TIOPA10/S175(2) applies where:
- There is provision of borrowing which contains an amount that would not have been lent between independent enterprises but for a guarantee;
- That guarantee has been provided by a person with whom the borrower has a participatory relationship under TIOPA10/Part 4; and
- The participation condition in relation to the borrowing provision would not have been met but for the acting together rules, or but for a notice under TIOPA10/S148A to deem the participation condition to have been met in a case that is analogous with the acting together rules in TIOPA10/S161.
The effect of TIOPA10/S175(2) is that the amount that would not have been lent to the borrower is to be treated for the purposes of TIOPA10/S174(2) as though it had been lent to the guarantor on equivalent terms. For example, this generally means that the compensating adjustment does not prevent taxation of any interest on this amount, notwithstanding that the deduction in respect of that interest was disallowed for the borrower.
More information on the amended ‘acting together’ rules can be found at INTM414250 and further details about the TIOPA10/S148A participation notice can be found at INTM414220.
Commencement provisions
These rule changes are subject to specific commencement provisions.

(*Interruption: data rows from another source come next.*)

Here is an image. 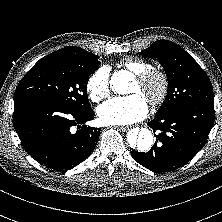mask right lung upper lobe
I'll list each match as a JSON object with an SVG mask.
<instances>
[{"mask_svg": "<svg viewBox=\"0 0 222 222\" xmlns=\"http://www.w3.org/2000/svg\"><path fill=\"white\" fill-rule=\"evenodd\" d=\"M76 49H78V47L68 46V47H65V48L60 49V51H61V50H76Z\"/></svg>", "mask_w": 222, "mask_h": 222, "instance_id": "obj_1", "label": "right lung upper lobe"}]
</instances>
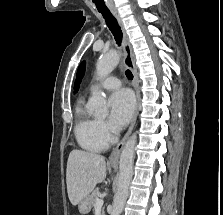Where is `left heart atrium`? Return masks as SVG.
Wrapping results in <instances>:
<instances>
[{
	"instance_id": "obj_1",
	"label": "left heart atrium",
	"mask_w": 223,
	"mask_h": 215,
	"mask_svg": "<svg viewBox=\"0 0 223 215\" xmlns=\"http://www.w3.org/2000/svg\"><path fill=\"white\" fill-rule=\"evenodd\" d=\"M109 103L110 124L116 128L125 126L134 109L135 102L132 93L127 89L119 90L110 96Z\"/></svg>"
}]
</instances>
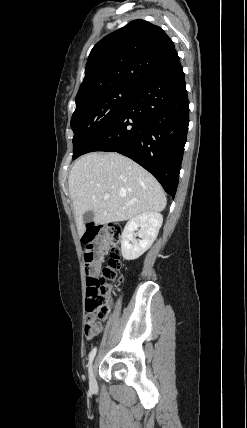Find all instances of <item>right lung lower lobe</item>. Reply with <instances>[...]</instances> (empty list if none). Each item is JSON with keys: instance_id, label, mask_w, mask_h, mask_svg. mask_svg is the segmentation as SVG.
<instances>
[{"instance_id": "98d812e1", "label": "right lung lower lobe", "mask_w": 247, "mask_h": 428, "mask_svg": "<svg viewBox=\"0 0 247 428\" xmlns=\"http://www.w3.org/2000/svg\"><path fill=\"white\" fill-rule=\"evenodd\" d=\"M188 124L189 101L178 60L145 84L83 154L125 155L148 170L174 198Z\"/></svg>"}]
</instances>
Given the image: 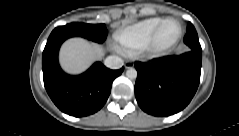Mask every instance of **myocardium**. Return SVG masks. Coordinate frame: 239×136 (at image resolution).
Listing matches in <instances>:
<instances>
[{
  "label": "myocardium",
  "mask_w": 239,
  "mask_h": 136,
  "mask_svg": "<svg viewBox=\"0 0 239 136\" xmlns=\"http://www.w3.org/2000/svg\"><path fill=\"white\" fill-rule=\"evenodd\" d=\"M170 23H176L178 28H179V34L181 32V26L178 22L176 21H173V20H166V21H163L156 29L155 31L151 34V36L148 38V40L145 42L146 44V47L149 48V49H152V48H157L159 47V44H158V37L161 33V31L163 30V28L165 26H167L168 24Z\"/></svg>",
  "instance_id": "myocardium-1"
}]
</instances>
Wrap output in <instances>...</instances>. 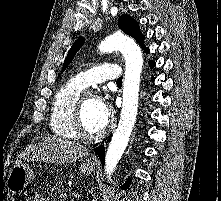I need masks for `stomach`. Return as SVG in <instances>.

For borrowing that occurs on or after 1 January 2026, these rules have effect for chargeable periods of a person that end on or after 1 January 2026.
For borrowing that occurs before 1 January 2026, these rules have effect:
- in relation to chargeable periods commencing on or after 1 January 2028; or
- where a person has elected that the amendments should apply to it for a chargeable period, in relation to a chargeable period ending on or after 1 January 2026.